[FOM] A proof that cannot be formalized in ZFC
Arnon Avron
aa at tau.ac.il
Mon Oct 8 15:47:02 EDT 2007
On Mon, Oct 08, 2007 at 06:12:41PM +0200, Alex Blum wrote:
> Finnur Larusson wrote:
>
> >Let con(ZFC) be a sentence in ZFC asserting that ZFC has a model.
> >Let S be the theory ZFC+con(ZFC). Let con(S) be a sentence in S (or
> >ZFC) asserting that S has a model. We assume throughout that ZFC is
> >consistent.
> >
> >Claim 1. S is consistent.
> >
> >Proof. Assume S is inconsistent, that is, has no model. This means
> >that there is no model of ZFC in which con(ZFC) is true, so the
> >negation of con(ZFC) has a proof in ZFC.
> >
> Why does it follow that if there is no model of ZFC in which con(ZFC) is
> true that the negation of con(ZFC) has a proof in ZFC?
> Doesn't this assume that ZFC is complete?
No Alex. It follows from the completeness (in another sense
of "complete") of the predicate calculus.
In fact, all the talks here on models (using Goedel's
completeness theorem for classical FOL) are unnecessary.

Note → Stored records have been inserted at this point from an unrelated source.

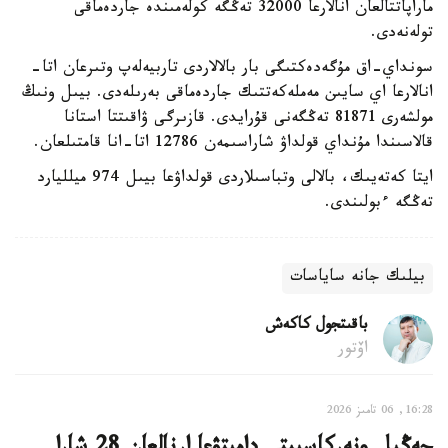
ماراپاتتالعان انالارعا 32000 تەڭگە كولەمىندە جاردەماقى
تولەنەدى.
سونداي-اق مۇگەدەكتىگى بار بالالاردى تاربيەلەپ وتىرعان اتا-
انالارعا اي سايىن مەملەكەتتىك جاردەماقى بەرىلەدى. بيىل ونىڭ
مولشەرى 81871 تەڭگەنى قۇرايدى. قازىرگى ۋاقىتتا استانا
قالاسىندا مۇنداي قولداۋ شاراسىمەن 12786 اتا-انا قامتىلعان.
ايتا كەتەيىك، بالالى وتباسىلاردى قولداۋعا بيىل 974 ميلليارد
تەڭگە ءبولىندى.
بيلىك جانە ساياسات
باقىتجول كاكەش
اۆتور
16:28, 06 تامىز 2026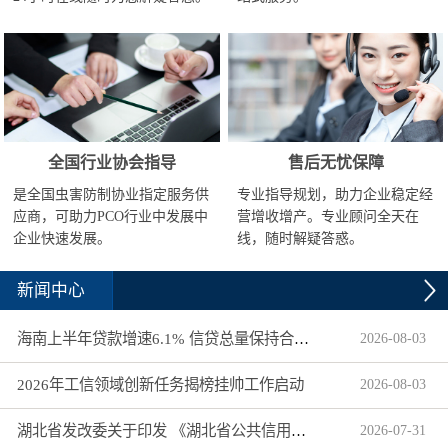
全国行业协会指导
售后无忧保障
是全国虫害防制协业指定服务供
专业指导规划，助力企业稳定经
应商，可助力PCO行业中发展中
营增收增产。专业顾问全天在
企业快速发展。
线，随时解疑答惑。
新闻中心
海南上半年贷款增速6.1% 信贷总量保持合理平稳增长
2026
-
08
-
03
2026年工信领域创新任务揭榜挂帅工作启动
2026
-
08
-
03
湖北省发改委关于印发 《湖北省公共信用信息目录（2026年版）》的通知
2026
-
07
-
31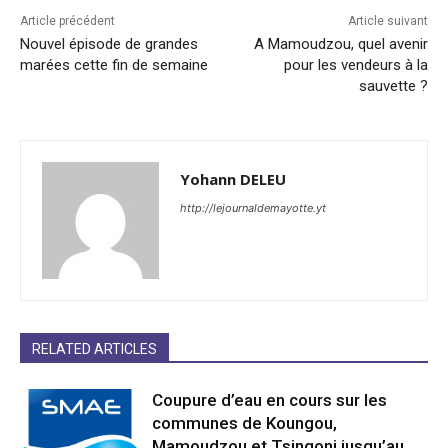
Article précédent
Article suivant
Nouvel épisode de grandes
A Mamoudzou, quel avenir
marées cette fin de semaine
pour les vendeurs à la
sauvette ?
Yohann DELEU
http://lejournaldemayotte.yt
RELATED ARTICLES
Coupure d’eau en cours sur les
communes de Koungou,
Mamoudzou et Tsingoni jusqu’au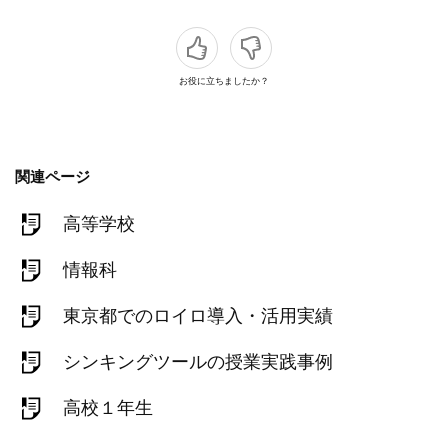
お役に立ちましたか？
関連ページ
高等学校
情報科
東京都でのロイロ導入・活用実績
シンキングツールの授業実践事例
高校１年生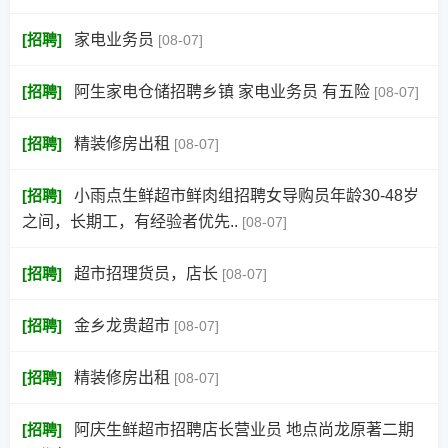
[
招聘
]
家电业务员
[08-07]
[
招聘
]
阿生家电仓储招聘乡镇 家电业务员 有五险
[08-07]
[
招聘
]
精装修房出租
[08-07]
[
招聘
]
小雨点生鲜超市鲜肉组招聘女导购员年龄30-48岁
之间，长期工，有经验者优先..
[08-07]
[
招聘
]
超市招理货员，店长
[08-07]
[
招聘
]
金乡龙贵超市
[08-07]
[
招聘
]
精装修房出租
[08-07]
[
招聘
]
阿庆生鲜超市招聘店长营业员 地点尚龙原著二期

They only provide here a roundabout way to get from the inconsistency
of of S+{A} (where A is con(ZFC)) to the derivability of the
negation of A from S (a trivial step, valid even in
intuitionistic logic).
As other have already noted, the real mistake in Larusson's
argument is in thinking that from the assumption that ZFC
proves that it can prove a contradiction it follows that there
is indeed such a proof of contradiction in ZFC (that
we "can translate into Hebrew"). To justify this inference step
it is not enough to assume that ZFC is consistent (con(ZFC)), but that
it is \Sigma_1-consistent (thus the theory obtained from
ZFC by adding to it the negation of con(ZFC) proves its
own inconsistency, even though it is actually consistent).